In 2004 and 2005, hurricanes lashed Grenada. These hurricanes caused massive damage to homes and businesses throughout the Caribbean; they also wreaked havoc on Grenada's rainforests and forest agriculture. The Cocoa Farmers Future Initiative has been established to aid cocoa growers as they clear and re-establish their forest gardens, add value to their crops, encourage the next generation of growers, and maintain the island's biodiversity on which the cocoa crop, like all of the island's life, depends.

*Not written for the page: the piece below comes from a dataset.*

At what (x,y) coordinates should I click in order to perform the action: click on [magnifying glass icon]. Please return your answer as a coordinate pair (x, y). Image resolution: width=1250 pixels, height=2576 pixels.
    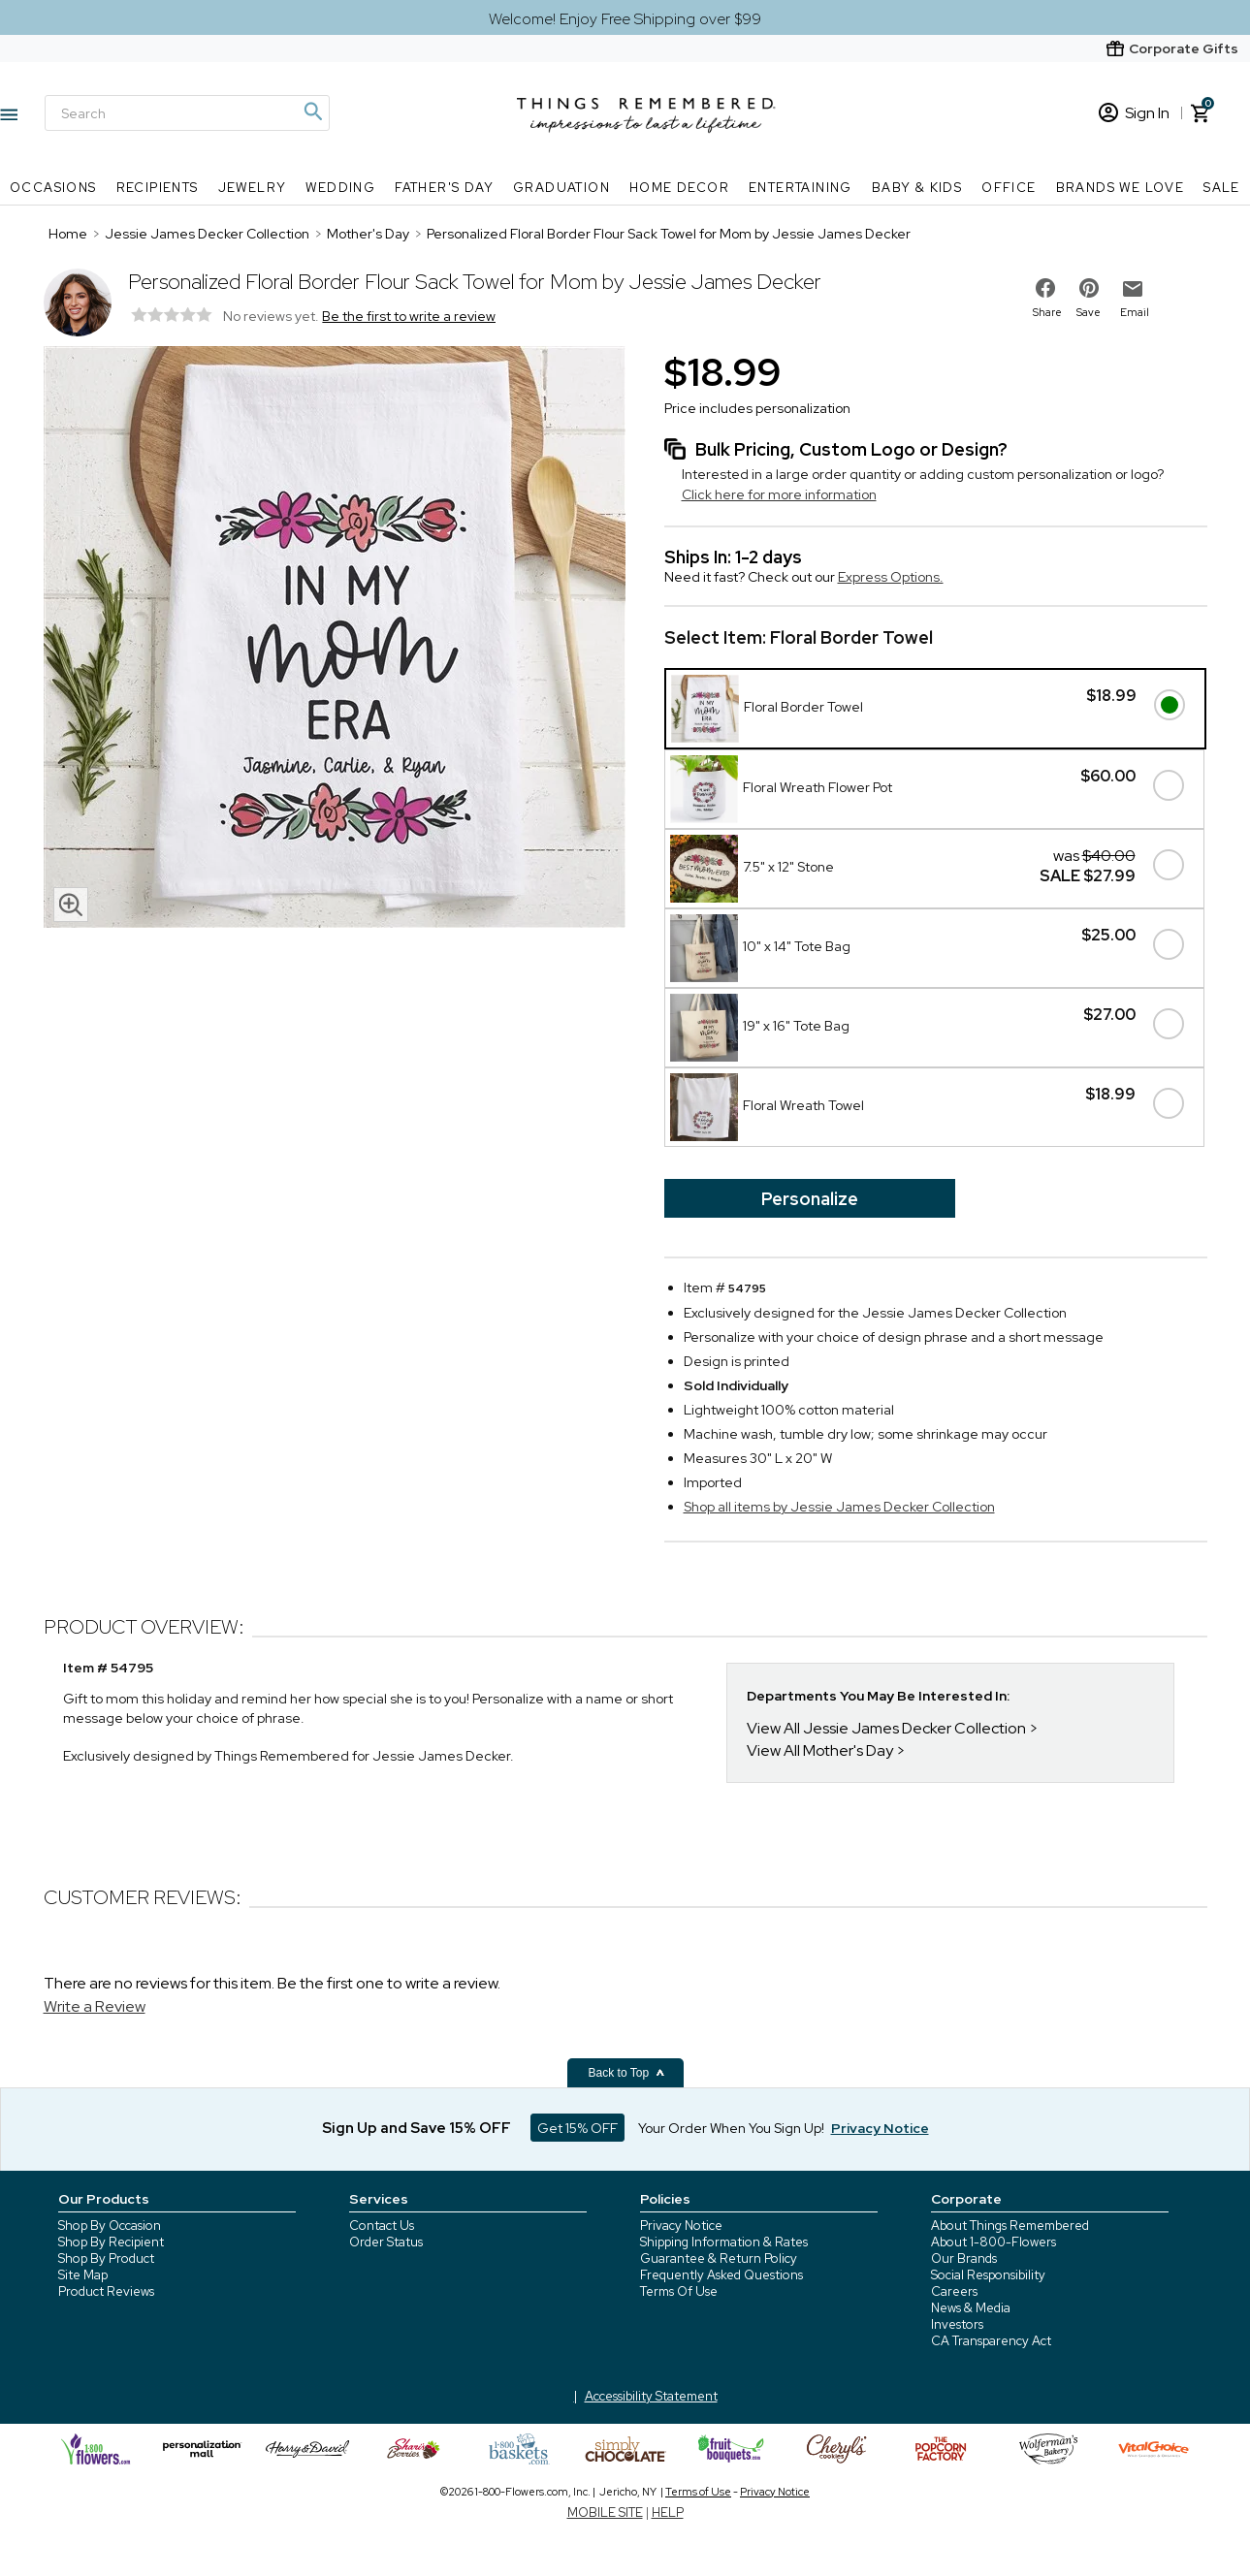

The cocoa grown in Grenada's volcanic soil and sunswept tropical climate is, to many connoisseurs, one of the best in the world. The average age of Grenada's cocoa farmers is about 59 years. Younger generations are leaving the farms for the island's few cities or to emigrate in search of a better future. CFFI works closely with the nonprofit Grenada Cocoa Association to support farmers as they redevelop their lands, better their crops, apply improved techniques, and create value-added business opportunities. Revitalizing Grenada's cocoa economy gives upcoming generations the incentive to protect and maintain this rare and unusually rich tropical ecosystem that might otherwise be logged, grazed, or sold for resort development.
The Role of CFFI
Our nonprofit organization raises awareness and money to help the cocoa farmers of Grenada and surrounding island nations. CFFI works closely with the Grenada Cocoa Association (GCA), a cooperative of 5,000 farmers which has been in operation since 1964. The GCA also acts as an agricultural extension service for the cocoa community. The GCA is working to grow, ferment, market and sell high quality sustainable crops, educating through their five nurseries on the island, and promoting the current best practices in cocoa farming with good shade canopy management techniques.